Stephanie Grisham’s tell-all tome about her time in the Trump White House contains lots of anecdotes that would be dismissed out of hand if they were about anyone other than Trump. They usually contain more than a kernel of truth, of course — for example, nobody doubts that Trump would go into towering rage tantrums. What’s harder to believe is that the staff would calm him down by playing his favorite show tunes — or that a particularly effective one was this showstopper from Andrew Lloyd Webber’s loved-and-loathed hit musical “Cats.”

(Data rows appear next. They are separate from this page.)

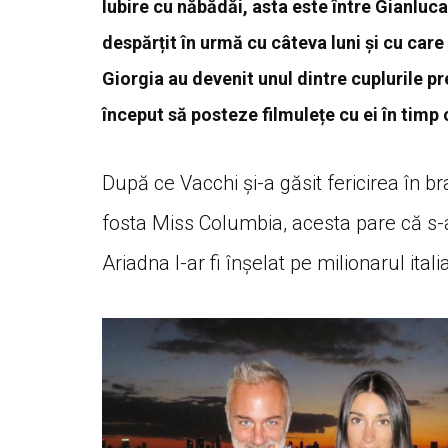
Iubire cu năbădăi, asta este între Gianluca
despărțit în urmă cu câteva luni și cu care 
Giorgia au devenit unul dintre cuplurile p
început să posteze filmulețe cu ei în timp 
După ce Vacchi și-a găsit fericirea în 
fosta Miss Columbia, acesta pare că s-a 
Ariadna l-ar fi înșelat pe milionarul it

Though “Cats” was taken mostly from T.S. Eliot’s “Old Possum’s Book of Practical Cats,” whimsical (for Eliot) poems he sent to his godchildren, “Memory” was built around eight lines from “Rhapsody on a Windy Night,” a poem published in 1915, years before the cat poems were written. Performed by a once-glamorous, now-tattered cat named Grizabella, the song is the show’s emotional climax, and the only one from “Cats” to become a standard — it’s been recorded over 600 times. This clip features Elaine Paige, who originated the role on the West End when Judi Dench tore her Achilles’ tendon late in rehearsals.

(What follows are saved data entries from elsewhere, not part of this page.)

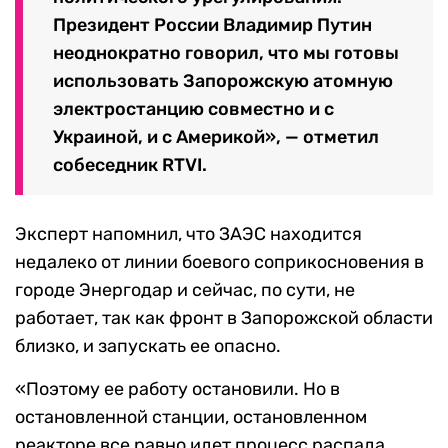
Президент России Владимир Путин
неоднократно говорил, что мы готовы
использовать Запорожскую атомную
электростанцию совместно и с
Украиной, и с Америкой», — отметил
собеседник RTVI.
Эксперт напомнил, что ЗАЭС находится
недалеко от линии боевого соприкосновения в
городе Энергодар и сейчас, по сути, не
работает, так как фронт в Запорожской области
близко, и запускать ее опасно.
«Поэтому ее работу остановили. Но в
остановленной станции, остановленном
реакторе все равно идет процесс распада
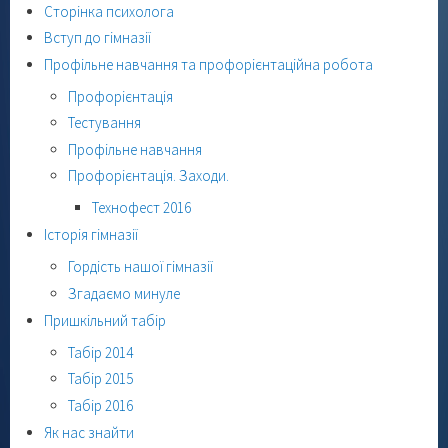
Сторінка психолога
Вступ до гімназії
Профільне навчання та профорієнтаційна робота
Профорієнтація
Тестування
Профільне навчання
Профорієнтація. Заходи.
Технофест 2016
Історія гімназії
Гордість нашої гімназії
Згадаємо минуле
Пришкільний табір
Табір 2014
Табір 2015
Табір 2016
Як нас знайти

So why does it appeal to Trump? Well, “Rhapsody on a Windy Night” wasn’t about cats — those lines were about a London streetwalker Eliot glimpsed by lamplight:
Regard that woman
Who hesitates towards you in the light of the door
Which opens on her like a grin.
You see the border of her dress
Is torn and stained with sand,
And you see the corner of her eye
Twists like a crooked pin
Then, too, there’s the self-pity — Grizabella is shunned by the other cats, literally untouchable, and is “all alone with my memories of my days in the sun.” But she will be elevated to a new life at the play’s end.
Betty Buckley, who played Grizabella in the original Broadway production, reacted empathetically to the news of the song’s effect on Trump.
“I was like, oh, man. you know, the guy is so wounded, his soul is so damaged and I feel that on some level this beautiful lyric by Trevor Nunn and the music by Andrew Lloyd Webber resonates with what remains of the window into whatever soul he might actually have. You know, he has this insatiable need to be loved because daddy just didn’t, you know, and neither did mommy so it would seem. And so he’s really mad at the world about that.”
Maybe she’s right, but Trump doesn’t strike me as someone who listens very closely to the lyrics.